Machine Learning Engineer at Apple (02/2020-present)
Research Scientist at RIT-Boston (08/2016-01/2020)
Rakuten Institute of Technology, Boston
Research Assistant at CMU (08/2014-08/2016)
Advisor: Prof. Eduard Hovy
Jointly trained two parallel deep neural networks, with 19-layer VGG image feature and word2vec sentence embeddings as inputs, respectively. The objective is to maximize the cosine similarity of the two output representations if the image/sentence pair are relevant with Mean Square Loss. It reached state-of-the-art image to sentence retrieval results on Flickr30k dataset (R@5 = 0.64, R@10 = 0.77).
Led a team in 2105 and 2016 TAC KBP Trilingual Entity Discovery and Linking Track. Aimed to extract named entity mentions from a source collection of textual documents in multiple languages (English, Chinese and Spanish) and link them to an existing Knowledge Base (Freebase). Proposed a graph-based model that jointly tackles entity recognition and entity linking tasks together.

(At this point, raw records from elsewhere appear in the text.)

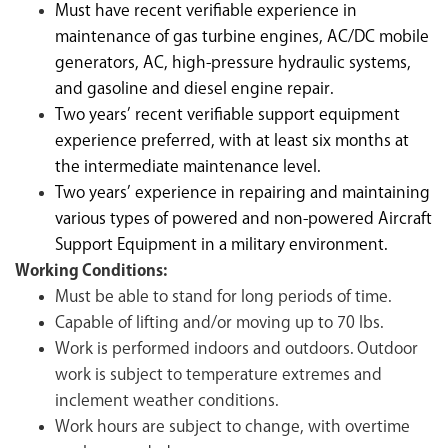
Must have recent verifiable experience in
maintenance of gas turbine engines, AC/DC mobile
generators, AC, high-pressure hydraulic systems,
and gasoline and diesel engine repair.
Two years’ recent verifiable support equipment
experience preferred, with at least six months at
the intermediate maintenance level.
Two years’ experience in repairing and maintaining
various types of powered and non-powered Aircraft
Support Equipment in a military environment.
Working Conditions:
Must be able to stand for long periods of time.
Capable of lifting and/or moving up to 70 lbs.
Work is performed indoors and outdoors. Outdoor
work is subject to temperature extremes and
inclement weather conditions.
Work hours are subject to change, with overtime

Constructed PropStore, a multilingual (English, Chinese and Spanish) propositional Knowledge Base of dependency relations between words from Wikipedia dump. Proposed a novel Word Sense Disambiguation algorithm that combines POS-sensitive word2vec representations and distributional information derived from PropStore and OntoNotes sense inventory.
Research Staff at JHU HLTCOE (SCALE) (06/2015-08/2015)

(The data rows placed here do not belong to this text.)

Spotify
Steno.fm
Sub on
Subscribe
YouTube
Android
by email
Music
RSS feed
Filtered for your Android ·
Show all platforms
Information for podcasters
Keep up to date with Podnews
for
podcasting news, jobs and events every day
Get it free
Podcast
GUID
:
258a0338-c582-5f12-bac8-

Advisor: Prof. James Mayfield and Prof. Mark Dredze
Focused on different models for Chinese entity linking, including training a Chinese to English machine translation language package from scratch using Joshua and improving Slinky, an entity linking tool that implements a highly parallel message passing infrastructure using Akka and adopts SVM learning to rank approach for entity disambiguation.

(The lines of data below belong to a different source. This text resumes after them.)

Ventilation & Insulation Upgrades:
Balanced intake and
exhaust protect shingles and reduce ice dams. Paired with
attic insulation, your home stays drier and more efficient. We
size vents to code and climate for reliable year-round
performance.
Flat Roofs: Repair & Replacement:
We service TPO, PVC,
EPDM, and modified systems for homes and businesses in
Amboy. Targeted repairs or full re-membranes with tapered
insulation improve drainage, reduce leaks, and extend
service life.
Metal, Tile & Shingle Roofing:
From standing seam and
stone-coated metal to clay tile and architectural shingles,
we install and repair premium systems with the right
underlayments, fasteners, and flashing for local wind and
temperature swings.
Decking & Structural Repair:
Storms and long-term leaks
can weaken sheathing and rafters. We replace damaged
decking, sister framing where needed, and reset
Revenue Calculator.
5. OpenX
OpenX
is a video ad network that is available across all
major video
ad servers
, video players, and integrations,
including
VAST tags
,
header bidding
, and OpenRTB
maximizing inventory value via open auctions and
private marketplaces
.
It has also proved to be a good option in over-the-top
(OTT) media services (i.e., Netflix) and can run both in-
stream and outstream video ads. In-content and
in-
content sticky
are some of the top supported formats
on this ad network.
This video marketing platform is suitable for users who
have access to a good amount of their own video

NTU Speech Processing Lab (09/2001-06/2013)
Advisor: Prof. Lin-Shan Lee
Developed a C++ toolkit that implements EM algorithm for Probabilistic Latent Semantic Analysis (PLSA) and Gibbs sampling for Latent Dirichlet Allocation (LDA). Applied topic models to spectrogram analysis and extracted-based text summarization task.
Performed Minimum Phone Error (MPE) training on merged acoustic units for transcribing Chinese-English code-switched lectures with highly imbalanced language distribution. Significantly improved recognition accuracy of English from 59.9% to 68.23%.